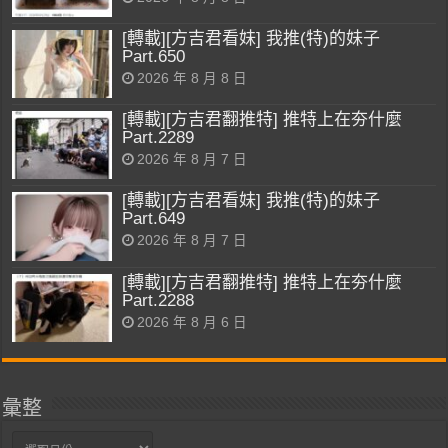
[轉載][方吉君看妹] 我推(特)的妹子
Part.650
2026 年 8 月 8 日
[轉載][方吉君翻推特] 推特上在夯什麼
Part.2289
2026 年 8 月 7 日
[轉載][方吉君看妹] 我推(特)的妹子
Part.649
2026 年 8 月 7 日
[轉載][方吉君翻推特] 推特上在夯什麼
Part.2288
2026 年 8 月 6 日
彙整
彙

____

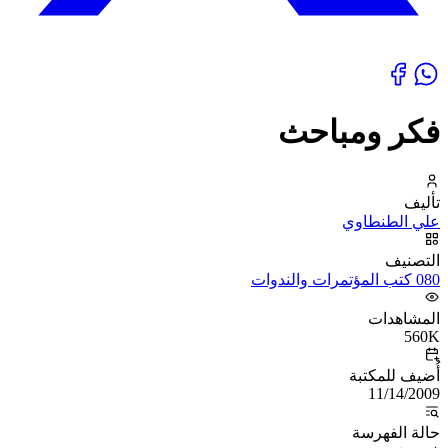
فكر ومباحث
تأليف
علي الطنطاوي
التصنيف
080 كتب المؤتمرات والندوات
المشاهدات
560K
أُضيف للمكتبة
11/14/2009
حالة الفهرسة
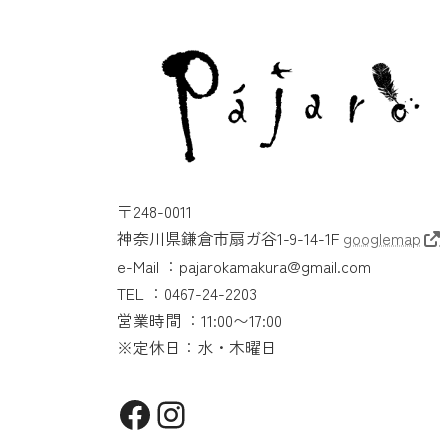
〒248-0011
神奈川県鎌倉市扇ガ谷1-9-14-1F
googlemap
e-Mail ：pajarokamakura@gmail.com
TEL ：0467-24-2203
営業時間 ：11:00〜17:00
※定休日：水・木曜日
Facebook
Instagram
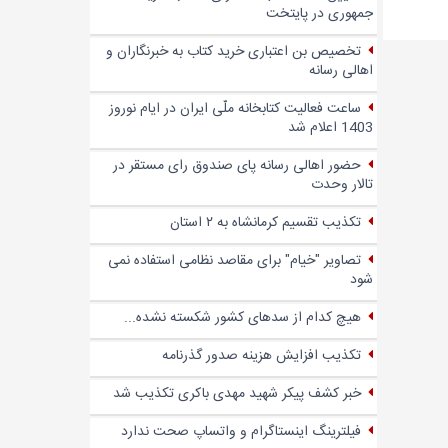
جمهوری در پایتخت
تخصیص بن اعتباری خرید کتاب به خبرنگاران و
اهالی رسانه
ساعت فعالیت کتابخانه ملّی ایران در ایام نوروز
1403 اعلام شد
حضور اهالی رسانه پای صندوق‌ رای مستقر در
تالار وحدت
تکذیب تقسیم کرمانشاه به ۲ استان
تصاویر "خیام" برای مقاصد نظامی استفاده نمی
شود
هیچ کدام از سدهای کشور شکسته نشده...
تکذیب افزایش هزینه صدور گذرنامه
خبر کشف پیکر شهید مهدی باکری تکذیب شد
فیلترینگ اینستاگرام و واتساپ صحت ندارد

____

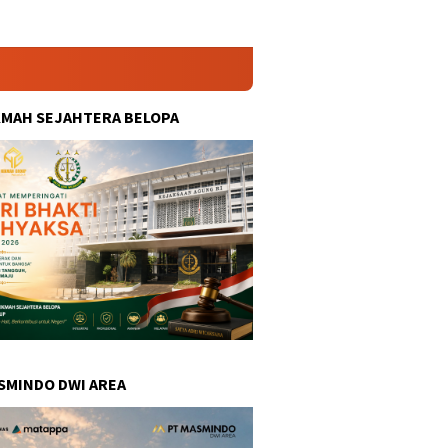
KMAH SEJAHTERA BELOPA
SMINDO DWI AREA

____

* [Assignment]: Each line above from the one with "1403 اعلام شد" up to and including the one with "فیلترینگ اینستاگرام و واتساپ صحت ندارد" must be set down exactly, and no line outside that span may appear.

* [Written response]:
1403 اعلام شد
حضور اهالی رسانه پای صندوق‌ رای مستقر در
تالار وحدت
تکذیب تقسیم کرمانشاه به ۲ استان
تصاویر "خیام" برای مقاصد نظامی استفاده نمی
شود
هیچ کدام از سدهای کشور شکسته نشده...
تکذیب افزایش هزینه صدور گذرنامه
خبر کشف پیکر شهید مهدی باکری تکذیب شد
فیلترینگ اینستاگرام و واتساپ صحت ندارد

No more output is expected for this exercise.